(Dataset content)

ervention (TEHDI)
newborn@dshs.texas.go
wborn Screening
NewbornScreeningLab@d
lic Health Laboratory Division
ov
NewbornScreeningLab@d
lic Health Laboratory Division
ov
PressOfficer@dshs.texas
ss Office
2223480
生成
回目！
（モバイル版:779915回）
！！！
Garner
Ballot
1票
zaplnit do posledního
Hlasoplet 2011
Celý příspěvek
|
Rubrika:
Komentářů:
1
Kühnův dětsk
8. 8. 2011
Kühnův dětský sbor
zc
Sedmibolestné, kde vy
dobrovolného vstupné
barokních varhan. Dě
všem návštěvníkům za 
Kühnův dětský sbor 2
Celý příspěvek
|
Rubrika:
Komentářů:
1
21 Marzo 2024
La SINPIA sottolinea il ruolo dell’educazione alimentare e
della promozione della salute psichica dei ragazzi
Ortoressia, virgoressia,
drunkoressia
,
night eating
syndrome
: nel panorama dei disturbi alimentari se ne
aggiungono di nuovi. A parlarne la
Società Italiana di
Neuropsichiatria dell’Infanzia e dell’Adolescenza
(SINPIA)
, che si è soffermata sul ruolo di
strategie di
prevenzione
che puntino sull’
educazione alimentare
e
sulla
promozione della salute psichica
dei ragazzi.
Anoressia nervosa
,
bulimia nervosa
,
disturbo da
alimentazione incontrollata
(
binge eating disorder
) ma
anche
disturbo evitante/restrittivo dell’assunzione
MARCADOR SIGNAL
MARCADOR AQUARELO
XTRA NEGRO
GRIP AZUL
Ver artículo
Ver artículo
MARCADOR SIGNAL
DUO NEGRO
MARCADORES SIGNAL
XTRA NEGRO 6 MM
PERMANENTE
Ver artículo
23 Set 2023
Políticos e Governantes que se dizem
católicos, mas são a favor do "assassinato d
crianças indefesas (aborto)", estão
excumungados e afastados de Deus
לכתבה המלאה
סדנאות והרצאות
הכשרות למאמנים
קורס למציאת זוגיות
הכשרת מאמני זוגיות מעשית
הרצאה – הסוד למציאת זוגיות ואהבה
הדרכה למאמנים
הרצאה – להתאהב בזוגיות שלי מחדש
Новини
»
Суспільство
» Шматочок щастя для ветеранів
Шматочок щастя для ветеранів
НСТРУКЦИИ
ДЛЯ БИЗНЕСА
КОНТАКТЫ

(End Dataset content)

§ **Problem**:
Exactly as they appear above, set down all of the records once more.

§ **Response to the task**:
ervention (TEHDI)
newborn@dshs.texas.go
wborn Screening
NewbornScreeningLab@d
lic Health Laboratory Division
ov
NewbornScreeningLab@d
lic Health Laboratory Division
ov
PressOfficer@dshs.texas
ss Office
2223480
生成
回目！
（モバイル版:779915回）
！！！
Garner
Ballot
1票
zaplnit do posledního
Hlasoplet 2011
Celý příspěvek
|
Rubrika:
Komentářů:
1
Kühnův dětsk
8. 8. 2011
Kühnův dětský sbor
zc
Sedmibolestné, kde vy
dobrovolného vstupné
barokních varhan. Dě
všem návštěvníkům za 
Kühnův dětský sbor 2
Celý příspěvek
|
Rubrika:
Komentářů:
1
21 Marzo 2024
La SINPIA sottolinea il ruolo dell’educazione alimentare e
della promozione della salute psichica dei ragazzi
Ortoressia, virgoressia,
drunkoressia
,
night eating
syndrome
: nel panorama dei disturbi alimentari se ne
aggiungono di nuovi. A parlarne la
Società Italiana di
Neuropsichiatria dell’Infanzia e dell’Adolescenza
(SINPIA)
, che si è soffermata sul ruolo di
strategie di
prevenzione
che puntino sull’
educazione alimentare
e
sulla
promozione della salute psichica
dei ragazzi.
Anoressia nervosa
,
bulimia nervosa
,
disturbo da
alimentazione incontrollata
(
binge eating disorder
) ma
anche
disturbo evitante/restrittivo dell’assunzione
MARCADOR SIGNAL
MARCADOR AQUARELO
XTRA NEGRO
GRIP AZUL
Ver artículo
Ver artículo
MARCADOR SIGNAL
DUO NEGRO
MARCADORES SIGNAL
XTRA NEGRO 6 MM
PERMANENTE
Ver artículo
23 Set 2023
Políticos e Governantes que se dizem
católicos, mas são a favor do "assassinato d
crianças indefesas (aborto)", estão
excumungados e afastados de Deus
לכתבה המלאה
סדנאות והרצאות
הכשרות למאמנים
קורס למציאת זוגיות
הכשרת מאמני זוגיות מעשית
הרצאה – הסוד למציאת זוגיות ואהבה
הדרכה למאמנים
הרצאה – להתאהב בזוגיות שלי מחדש
Новини
»
Суспільство
» Шматочок щастя для ветеранів
Шматочок щастя для ветеранів
НСТРУКЦИИ
ДЛЯ БИЗНЕСА
КОНТАКТЫ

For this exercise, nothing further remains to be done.